SidecarFlip wrote:
Sounds to me like you were following the tractor trailer too closely (tailgating). You should allow at least one vehicle space (your length) for every 10 miles per hour of speed. If you had abided by that rule, you would have saw the trooper in plenty of time to reduce your speed accordingly (move over or slow down) means slowing to 45 mph. which is the legal MINIMUM speed on any Inter-Intra state highway or Federally funded 2 lane road.
Accept the ticket and pay the citation and consider yourself lucky he didn't arrest you. He could have. You put his life in danger by your inactions.
I always slow down or move over for stopped emergency vehicles but that means not following so closely, the vehicle in front of you that you cannot.
Following too closely (assured clear distance) is one of the biggest accident contributors.
I know, the patent answer is, if I allow sufficient distance between the vehicle in front of me and me, someone will move into that space. Easy answer to that. Assume that distance from the vehicle that got in front of you instead of the vehicle you were initially following.

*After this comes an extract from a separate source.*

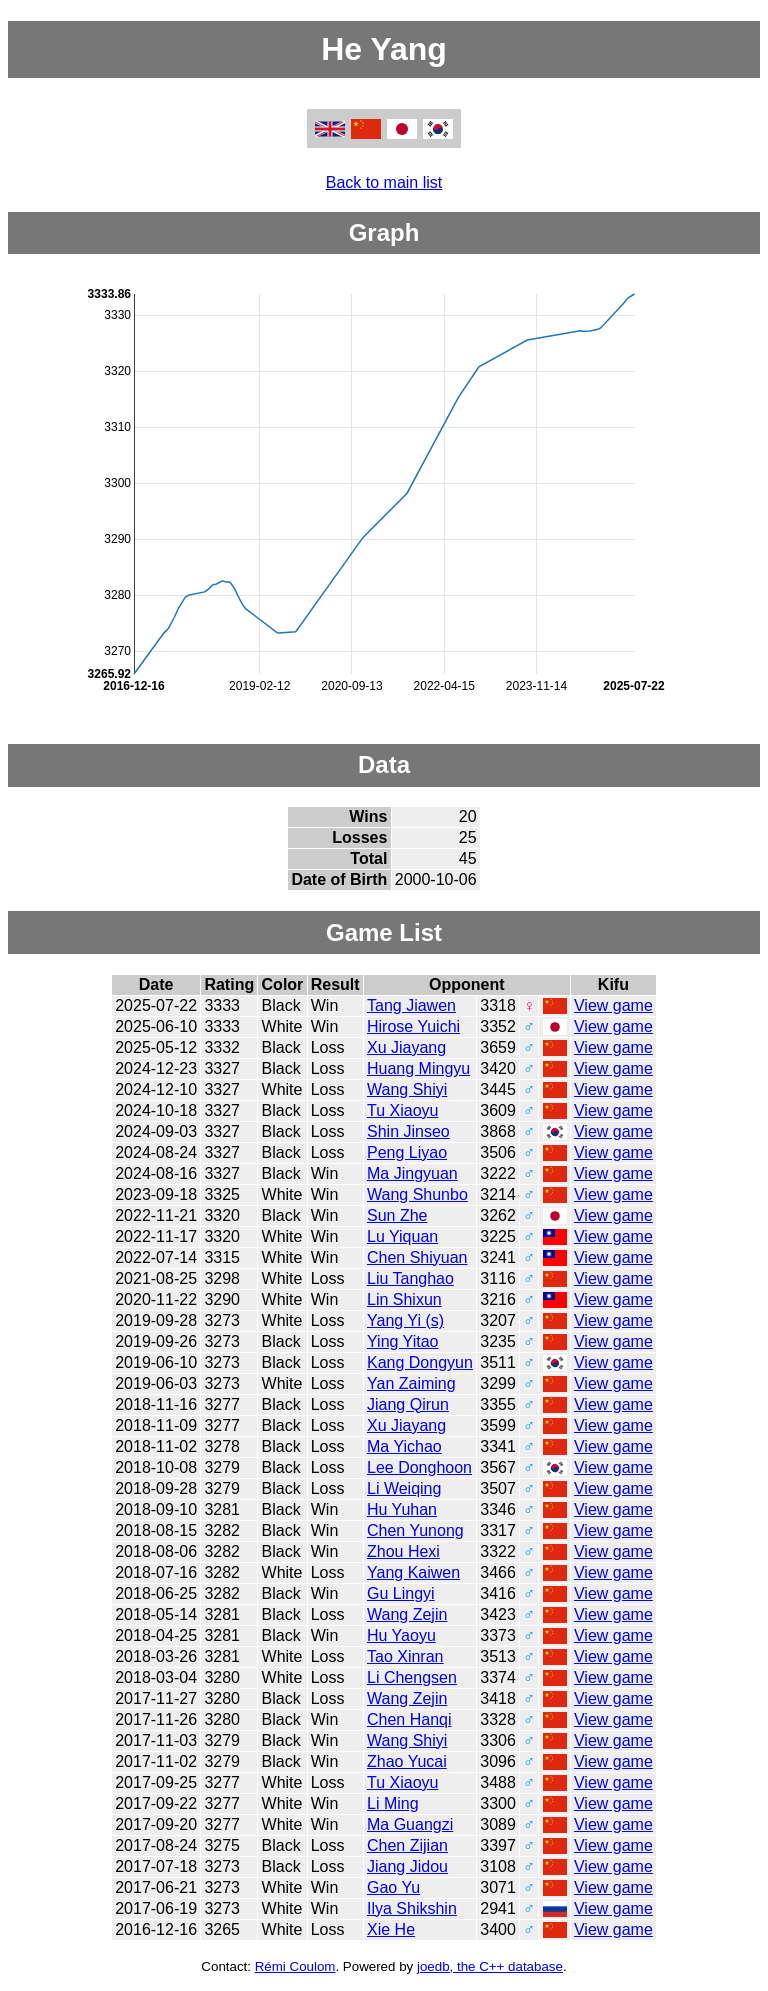 This screenshot has height=1991, width=768. Describe the element at coordinates (404, 1488) in the screenshot. I see `Li Weiqing` at that location.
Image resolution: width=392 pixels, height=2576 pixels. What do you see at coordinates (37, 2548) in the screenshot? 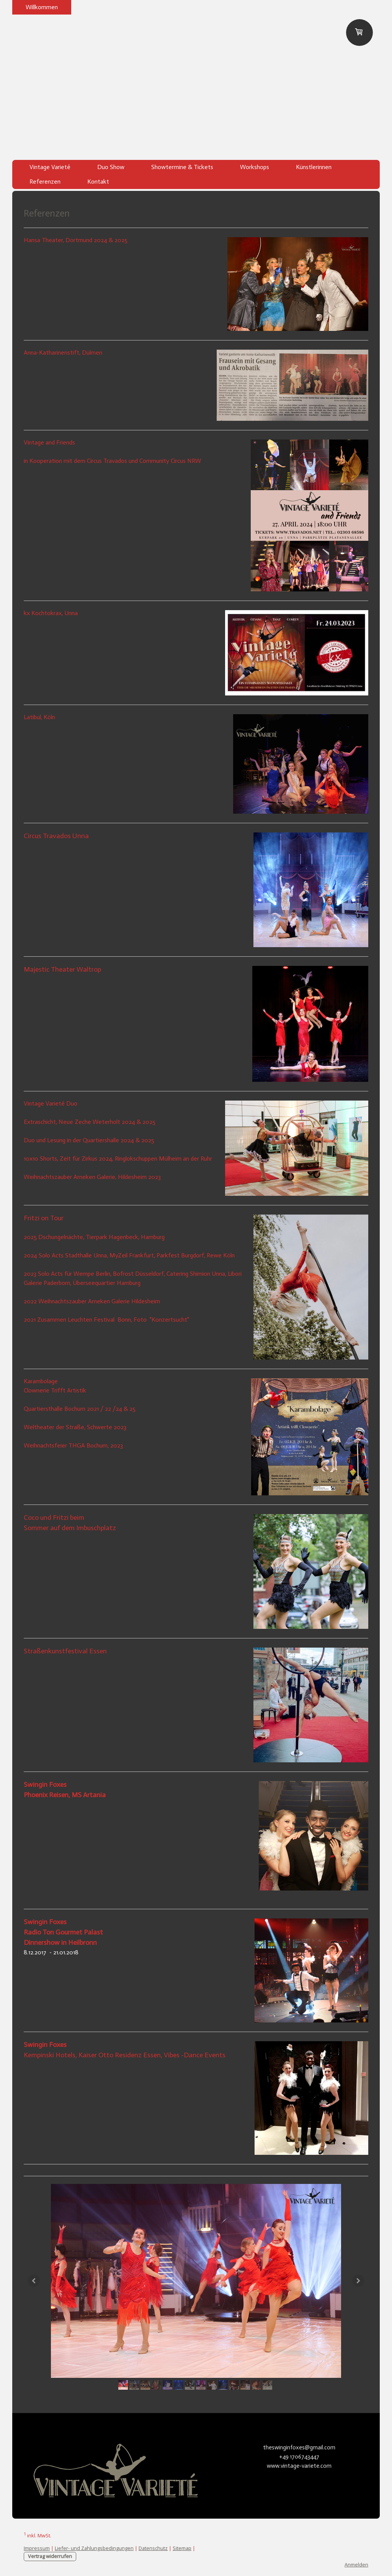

Remember, move over or slow down and slow down means slowing to the Federally mandated minimum speed of 45 mph.
Your advice of vehicle spacing may be "by the book" (although I am not sure of that), but it is completely impractical anytime there is a fair amount of traffic. You leave that much space in front of you around here (or really anywhere I travel in the West), and people will constantly be pulling in front of you and causing you to slow down further. Just not realistic. But thanks for the pompous answer nonetheless.
To the OP, the only thing I think you may have been able to do is slow down more. As stated a number of times, the law is to move over or slow down. I don't think there is a defined "slow down" speed, which makes it even more difficult.
I'd agree with the "trooper having a bad day" comments. If it was local, I would fight it.